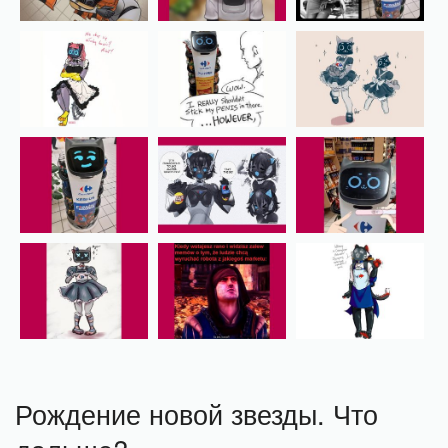
Рождение новой звезды. Что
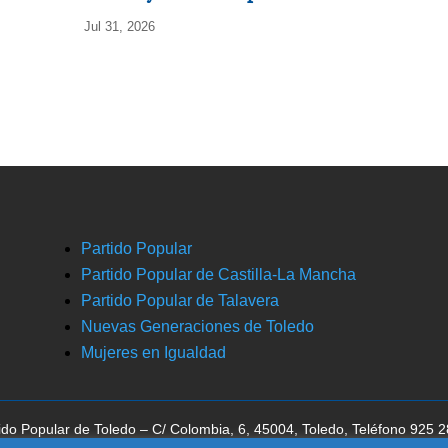
Jul 31, 2026
Partido Popular
Partido Popular de Castilla-La Mancha
Partido Popular de Talavera
Nuevas Generaciones de Toledo
Mujeres en Igualdad
ido Popular de Toledo – C/ Colombia, 6, 45004, Toledo, Teléfono 925 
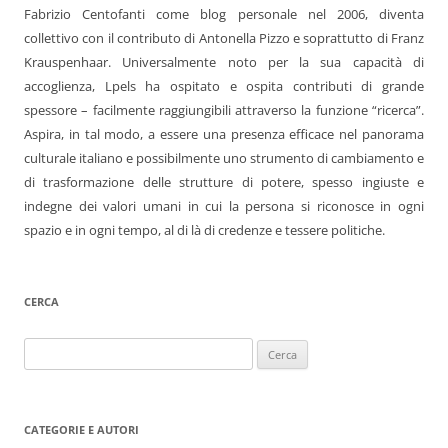
Fabrizio Centofanti come blog personale nel 2006, diventa
collettivo con il contributo di Antonella Pizzo e soprattutto di Franz
Krauspenhaar. Universalmente noto per la sua capacità di
accoglienza, Lpels ha ospitato e ospita contributi di grande
spessore – facilmente raggiungibili attraverso la funzione “ricerca”.
Aspira, in tal modo, a essere una presenza efficace nel panorama
culturale italiano e possibilmente uno strumento di cambiamento e
di trasformazione delle strutture di potere, spesso ingiuste e
indegne dei valori umani in cui la persona si riconosce in ogni
spazio e in ogni tempo, al di là di credenze e tessere politiche.
CERCA
Ricerca
per:
CATEGORIE E AUTORI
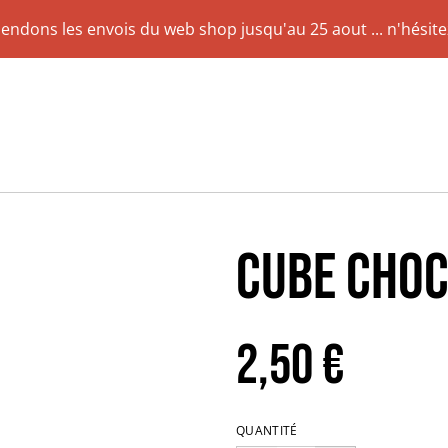
pendons les envois du web shop jusqu'au 25 aout ... n'hésit
Cube Cho
2,50 €
QUANTITÉ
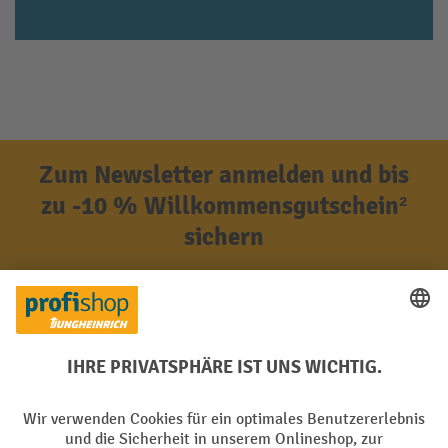
Zum Newsletter anmelden und bis
zu -10 % Willkommensgutschein²
sichern
Anrede
Nachname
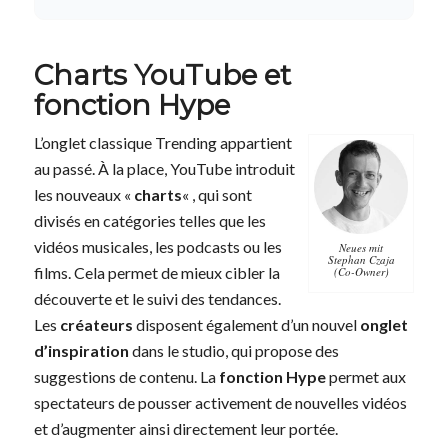
Charts YouTube et
fonction Hype
L’onglet classique Trending appartient
au passé. À la place, YouTube introduit
les nouveaux «
charts
« , qui sont
divisés en catégories telles que les
vidéos musicales, les podcasts ou les
Neues mit
Stephan Czaja
films. Cela permet de mieux cibler la
(Co-Owner)
découverte et le suivi des tendances.
Les
créateurs
disposent également d’un nouvel
onglet
d’inspiration
dans le studio, qui propose des
suggestions de contenu. La
fonction Hype
permet aux
spectateurs de pousser activement de nouvelles vidéos
et d’augmenter ainsi directement leur portée.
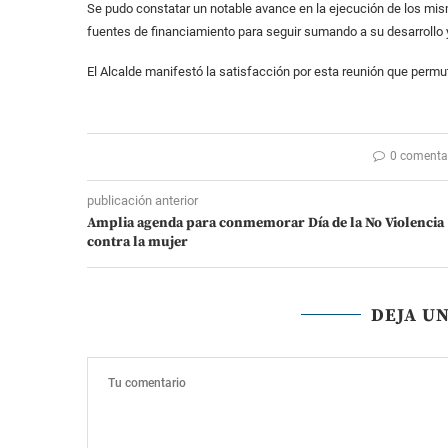
Se pudo constatar un notable avance en la ejecución de los mis
fuentes de financiamiento para seguir sumando a su desarrollo 
El Alcalde manifestó la satisfacción por esta reunión que permu
0 comenta
publicación anterior
Amplia agenda para conmemorar Día de la No Violencia
contra la mujer
DEJA U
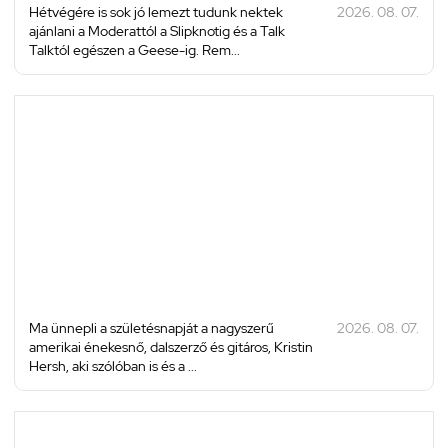
Hétvégére is sok jó lemezt tudunk nektek
2026. 08. 07.
ajánlani a Moderattól a Slipknotig és a Talk
Talktól egészen a Geese-ig. Rem...
Ma ünnepli a születésnapját a nagyszerű
2026. 08. 07.
amerikai énekesnő, dalszerző és gitáros, Kristin
Hersh, aki szólóban is és a ...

☆ ☆ ☆ ☆

Task to complete: Report every line containing the word "ogni" from the listing above.

Answer to this exercise:
indegne dei valori umani in cui la persona si riconosce in ogni
spazio e in ogni tempo, al di là di credenze e tessere politiche.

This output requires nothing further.